V. Applicable Standards— Independent Educational Evaluations
The IDEA and State and federal regulations guarantee parents the right to obtain an IEE (see 20 U.S.C. § 1415[b]; 34 CFR 300.502; 8 NYCRR 200.5[g]), which is defined by State regulation as "an individual evaluation of a student with a disability or a student thought to have a disability, conducted by a qualified examiner who is not employed by the public agency responsible for the education of the student" (8 NYCRR 200.1[z]; see 34 CFR 300.502[a][i]). Parents have the right to have an IEE conducted at public expense if the parent expresses disagreement with an evaluation conducted by the district and requests that an IEE be conducted at public expense (34 CFR 300.502[b]; 8 NYCRR 200.5[g]; see K.B. v Pearl Riv. Union Free Sch. Dist., 2012 WL 234392, at *5 [S.D.N.Y. Jan. 13, 2012] [noting that "a prerequisite for an IEE is a disagreement with a specific evaluation conducted by the district"]; R.L. v. Plainville Bd. of Educ., 363 F. Supp. 2d. 222, 234-35 [D. Conn. 2005] [finding parental failure to disagree with an evaluation obtained by a public agency defeated a parent's claim for an IEE at public expense]).
If a parent requests an IEE at public expense, the school district must, without unnecessary delay, either (1) ensure that an IEE is provided at public expense; or (2) initiate an impartial hearing to establish that its evaluation is appropriate or that the evaluation obtained by the parent does not meet the school district criteria (34 CFR 300.502[b][i]-[ii]; 8 NYCRR 200.5[g][iv).

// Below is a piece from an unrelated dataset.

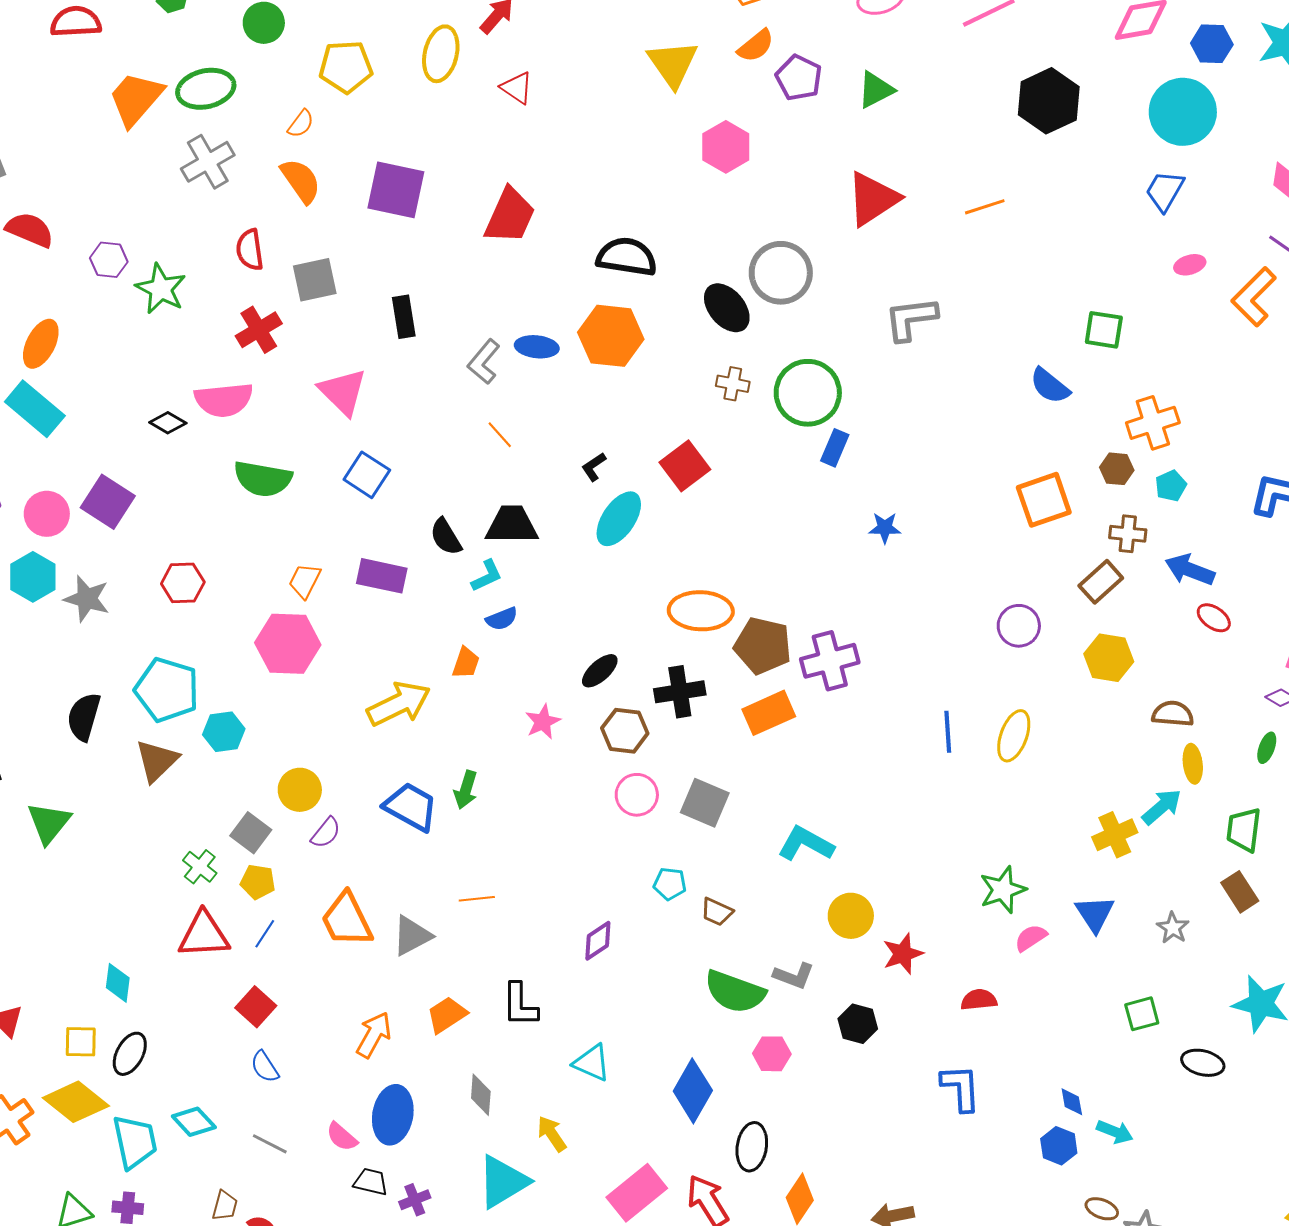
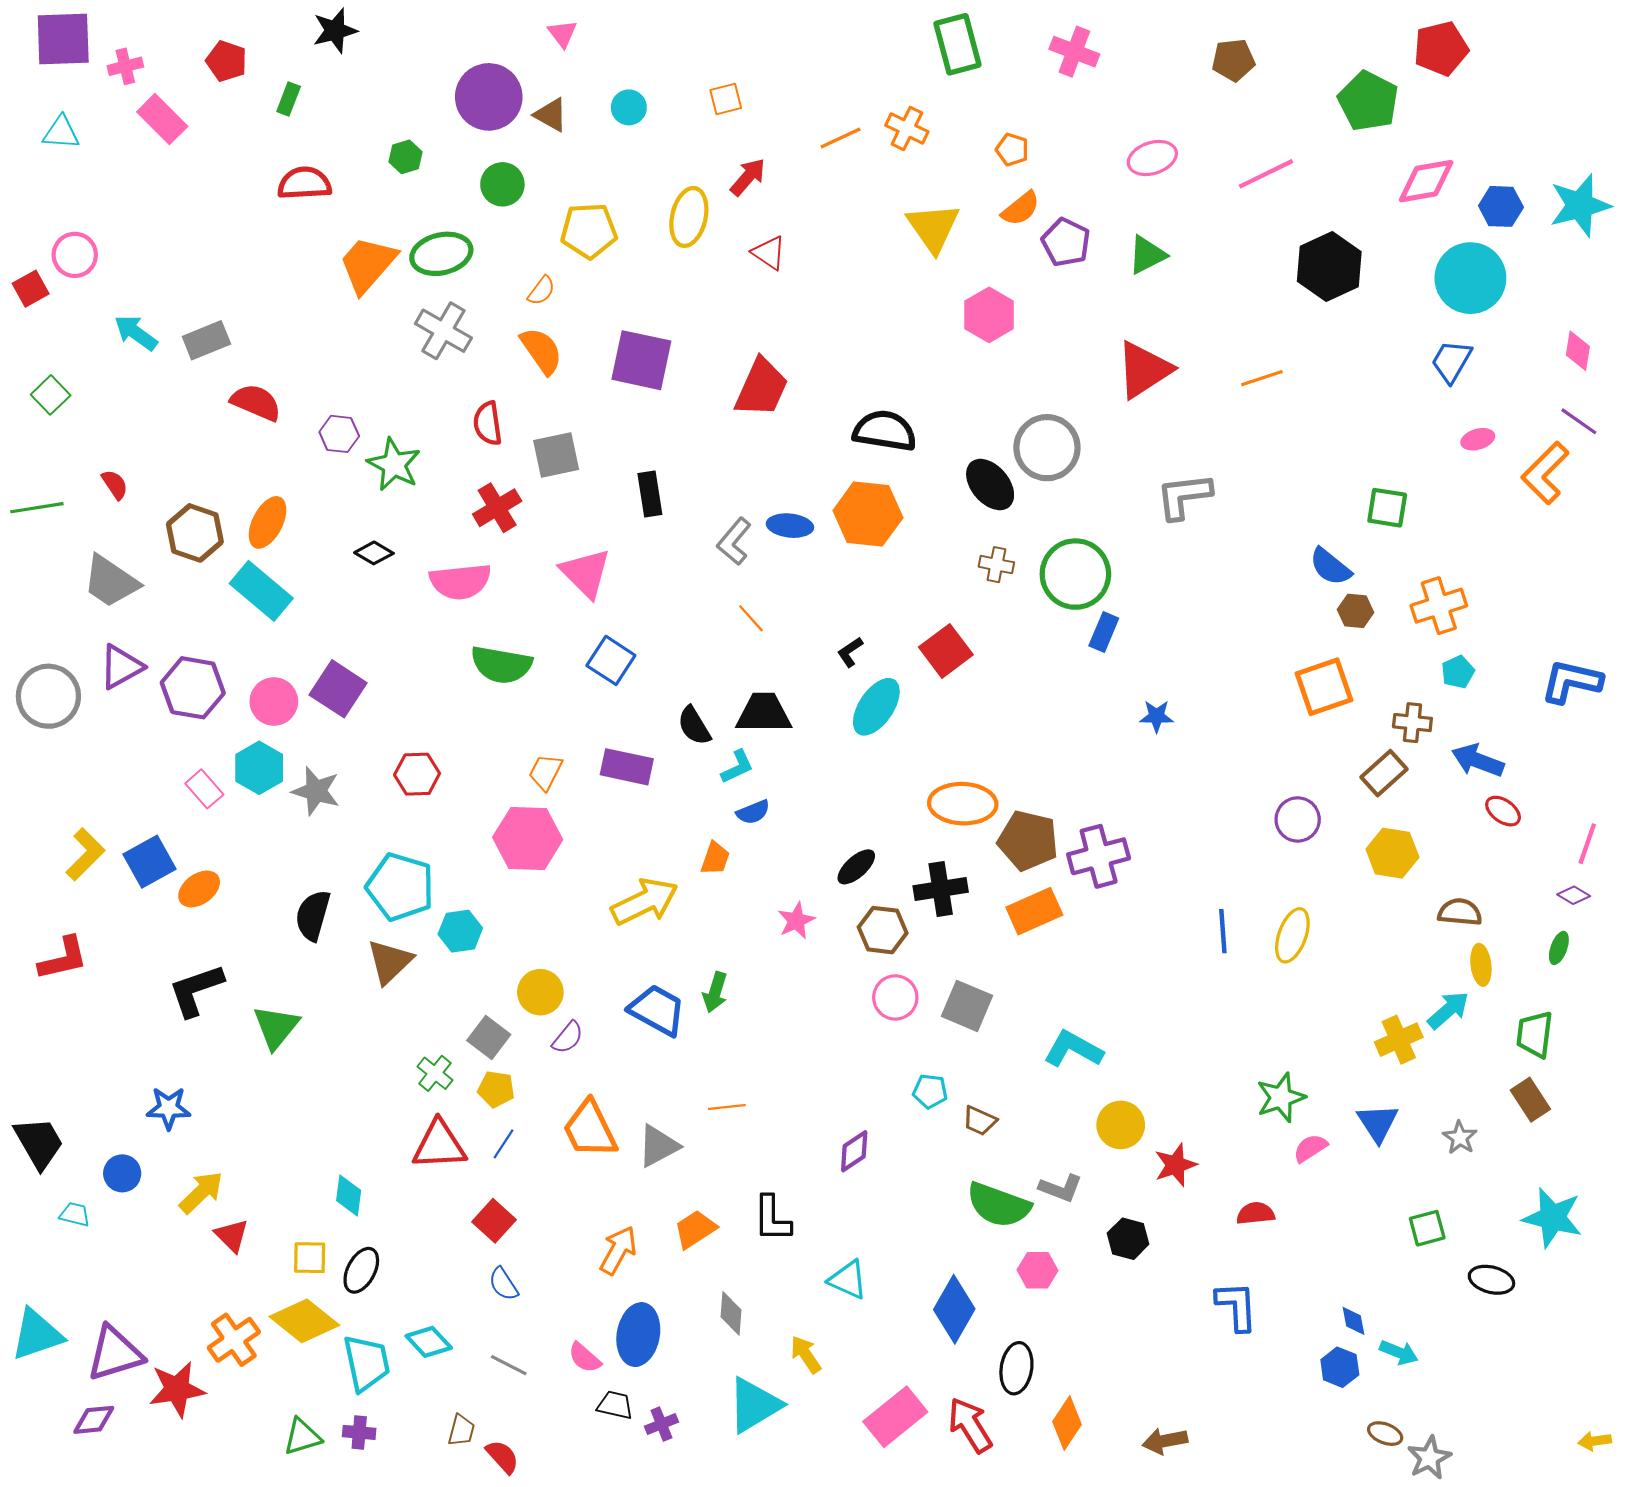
gray cross: (208, 162) -> (443, 331), turned -30
black diamond: (168, 423) -> (374, 553), moved
brown hexagon: (1117, 469) -> (1356, 611), moved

If a school district's evaluation is determined to be appropriate by an IHO, the parent may still obtain an IEE, although not at public expense (34 CFR 300.502[b]; 8 NYCRR 200.5[g][v]). Additionally, both federal and State regulations provide that "[a] parent is entitled to only one [IEE] at public expense each time the public agency conducts an evaluation with which the parent disagrees" (34 CFR 300.502[b]; 8 NYCRR 200.5[g]). The Second Circuit Court of Appeals has recently found that, if a district and a parent agree that a student should be evaluated before the required triennial evaluation "the parent must disagree with any given evaluation before the child's next regularly scheduled evaluation occurs" or "[o]therwise, the parent's disagreement will be rendered irrelevant by the subsequent evaluation" (D.S. v. Trumbull Bd. of Educ., 975 F.3d 152, 170 [2d Cir. 2020]).
Except in circumstances not at issue in the present matter, the burden of proof is on the school district during an impartial hearing (Educ. Law § 4404[c]; see R.E. v. New York City Dep't of Educ., 694 F.3d 167, 184-85 [2d Cir. 2012]).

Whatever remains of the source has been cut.